Vancouver gets down to biz

The standing-room-only Trade Forum (Oct. 2-4) at the Vancouver Intl. film festival (Oct. 2-18) has set a precedent. Rather than being a mundane how-to sesh for budding writers, some 15 panels addressed finance, the North American Free Trade Agreement and a budding West Coast industry caught between Los Angeles-style competition and Canada’s government incentives.

The wealth of Canadian bankers and lawyers in attendance was testimony that the emerging British Columbia industry is distinct from its cultural bank of Canadian eastern industryites.

Government officials in B.C. are currently examining an Ontario tax shelter model (dubbed OFIP) which has fewer cultural restrictions than its sister funder (the Ontario Film Development Corp.) and isn’t costing the average Ontario taxpayer a cent, per OFDC topper Paul Gratton.

The OFIP tax shelter is up for government renewal (in March) so Gratton revealed profitable numbers off the record (in the presence of 200 industryites) , and plans to use those new stats to lobby government officials.

Gratton also revealed that Ontario’s tax shelter is more useful to TV producers than film producers, who have to play the cultural game with the OFDC to get cash from the province.

The Trade Forum revealed that B.C.’s mixed game is a wheel of fortune with many gamblers.

Ultimately, Gratton said that the marriage of the provinces’ two separate provincial programs (one designed for culture and one geared for private investment) is “the ideal hybrid.”

Telefilm Canada topper Pierre DesRoches revealed that the federal funding agency is near completion in negotiations with its department of communications to greenlight a program whereby producers could secure 65% of their banks loans via a new guarantee.
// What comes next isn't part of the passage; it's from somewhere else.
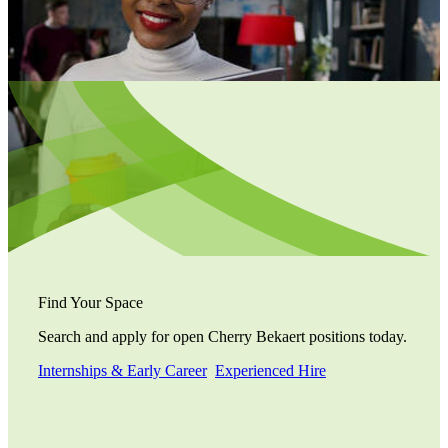
Find Your Space
Search and apply for open Cherry Bekaert positions today.
Internships & Early Career
Experienced Hire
“It’s a Special Production Fund which requires a guarantee of 65% return,” DesRoches revealed, adding any loans will have to meet strict federal regulations about Canadian content.
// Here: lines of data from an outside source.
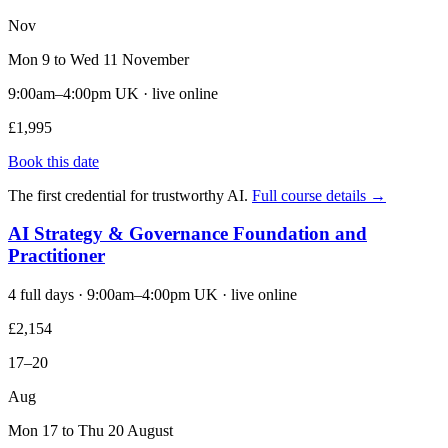
Nov
Mon 9 to Wed 11 November
9:00am–4:00pm UK · live online
£1,995
Book this date
The first credential for trustworthy AI.
Full course details →
AI Strategy & Governance Foundation and
Practitioner
4 full days · 9:00am–4:00pm UK · live online
£2,154
17–20
Aug
Mon 17 to Thu 20 August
DesRoches theoretically secured bank notes by adding that Telefilm would have to absorb occasional defaults, but said Telefilm would soon announce “an established plan of loan guarantee,” with a federal backing of some $ 50 million to $ 75 million.

Earlier in the trade forum, “Fried Green Tomatoes” exec producer Andy Meyers kicked off the lively event’s weekend sesh with an inspired speech advising Canucks to “Just Do It.” He advocated the “idea” as king and said the script is crucial.

Washington-based Meyers told Canadians they don’t have to live in L.A. to play the studio game. “Use Hollywood for what you need it for,” he advised.

Vet producer, formerly prez of both A&M Films and Robert Redford’s Wildwood Prods., recently launched his own Port Townsend Film Co. and inked a two-year first-look production pact with Warner Bros. (Daily Variety, Aug. 18). Start-up company’s first project is based on Norman Maclean’s “Young Men and Fire” and Meyers convinced Warners to buy the rights (Daily Variety, Aug. 31), although no production dates have been announced.

Meyers–an “outsider” link between the L.A. and Vancouver communities–told Daily Variety, “If you can produce (for Hollywood) in Port Townsend, Wash., you can produce in Vancouver.”

He doesn’t think the boundaries matter much: “I think it’s a simple question of creativity,” he said. “I just don’t think people need to be obsessed with the migration to L.A. You need to be obsessed with the work.”

Meyers also predicts that Canucks and Northwestern Yanks have a growing shot at producing with the big guys: “There’s a lot of creative people up here.”